I like this split. It hits all the body parts and keeps the workout time to about an hour and allows plenty of recovery. Also, if you notice alot of the main muscle group days are hit again as secondary muscles on other days. 95% compound movements.
Mon: chest/bis
tues: Legs
wed:off
thurs: delts/tris
fri: upper and lower back
sat and sun: off
But for future reference, Chins are mainly bicep, widen that grip, palms facing away from you and you got yourself a pull up ,which works the back region like you were trying to do.
Close-grip chins are still lat-dominant.

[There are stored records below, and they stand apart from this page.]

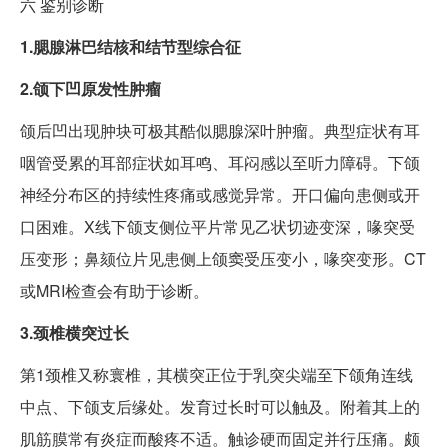
六
鉴别诊断
1.腮腺淋巴结核和结节型综合征
2.颌下凹原发性肿瘤
颌后凹出现肿块可极其酷似腮腺深叶肿瘤。典型症状有耳
咽管受累的耳部症状如耳鸣、耳闷感以至听力障碍。下颌
神经分布区的持续性疼痛或感觉异常。开口偏向患侧或开
口困难。X线下颌支侧位平片常见乙状切迹变深，喙突受
压变形；鼻颏位片见患侧上颌窦受压变小，喙突变形。CT
或MRI检查会有助于诊断。
3.颈椎横突过长
第1颈椎又称寰椎，其横突正位于乳突尖端至下颌角连线
中点、下颌支后缘处。发育过长时可以触及。附着其上的
肌筋膜常有炎症而酸疼不适。触诊硬而固定并行压痛。颇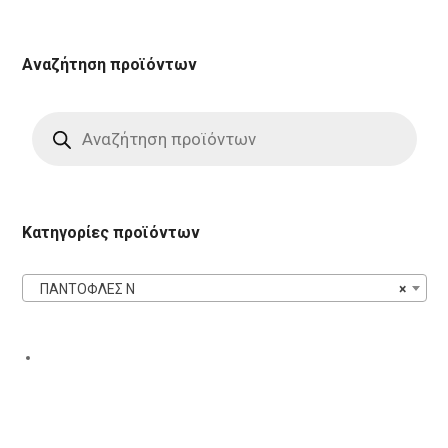
Αναζήτηση προϊόντων
Products
search
Κατηγορίες προϊόντων
ΠΑΝΤΟΦΛΕΣ N
×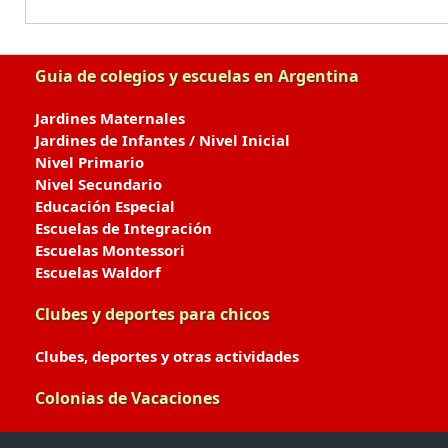
Guia de colegios y escuelas en Argentina
Jardines Maternales
Jardines de Infantes / Nivel Inicial
Nivel Primario
Nivel Secundario
Educación Especial
Escuelas de Integración
Escuelas Montessori
Escuelas Waldorf
Clubes y deportes para chicos
Clubes, deportes y otras actividades
Colonias de Vacaciones
Colonias de Verano / Invierno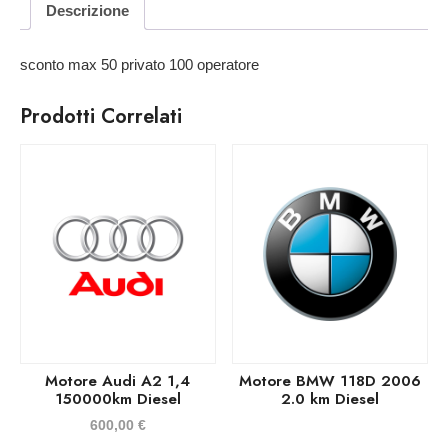
Descrizione
sconto max 50 privato 100 operatore
Prodotti Correlati
Motore Audi A2 1,4
Motore BMW 118D 2006
150000km Diesel
2.0 km Diesel
600,00
€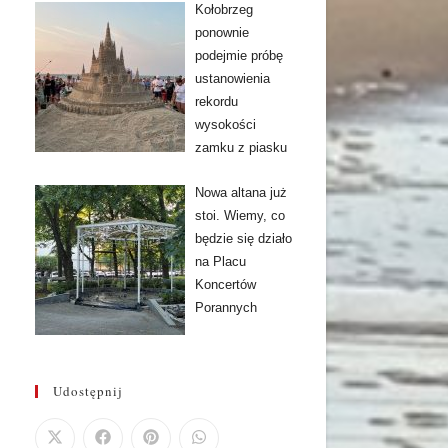
Kołobrzeg
ponownie
podejmie próbę
ustanowienia
rekordu
wysokości
zamku z piasku
Nowa altana już
stoi. Wiemy, co
będzie się działo
na Placu
Koncertów
Porannych
Udostępnij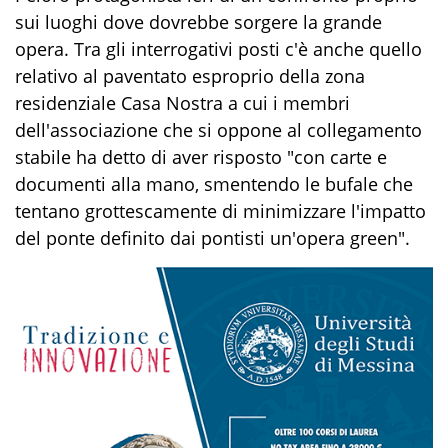
sui luoghi dove dovrebbe sorgere la grande
opera. Tra gli interrogativi posti c'è anche quello
relativo al paventato esproprio della zona
residenziale Casa Nostra a cui i membri
dell'associazione che si oppone al collegamento
stabile ha detto di aver risposto "con carte e
documenti alla mano, smentendo le bufale che
tentano grottescamente di minimizzare l'impatto
del ponte definito dai pontisti un'opera green".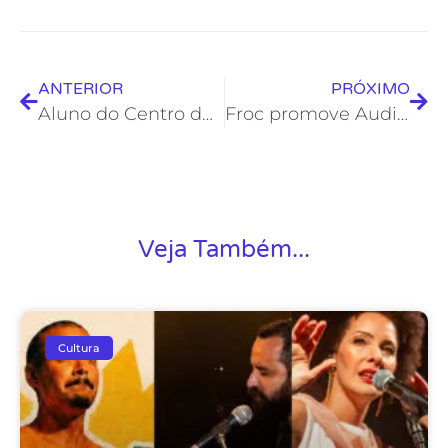
ANTERIOR
PRÓXIMO
Aluno do Centro de Formação Artística participa do show de George Israel no Sesc Verão
Froc promove Audiência Pública para agendamento no Teatro Municipal Joel Barcellos
Veja Também...
Cultura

You may feel the biceps working harder because of the narrower grip, but it really depends on how you focus during the lift. A lot of people tend to pull with their biceps on lat-dominant lifts, when the focus should be on the lats. You can make your biceps work harder than they should, but, with proper focus on the lats, you can't really take the biceps out of the equation any more than they're supposed to be involved; they assist the lats (as well as other muscles) in pulling, and will always be involved. Of course, changing grip (including hooking versus gripping) will alter the biceps' involvement to a degree, they're still going to be involved almost as much as they have to be.
For instance, about 1.5 months ago I dropped traditional pullups for close-grip with a V-Bar, which has the hands gripping at about the same distance apart as in CG chins, only with a neutral grip. When I first tried those ages ago I didn't understand muscular concentration yet, and felt my biceps doing way too much work. Now that I understand how to focus on certain muscles, however, I can perform the lift properly, and my lats are burning more than on traditional pullups! (not that the burn really matters, as FMJ will attest to, lol) My lats have taken off ever since.
My point is, if you know what muscles should be doing what percentage of the work (roughly) and you focus on that, the muscles will follow suit.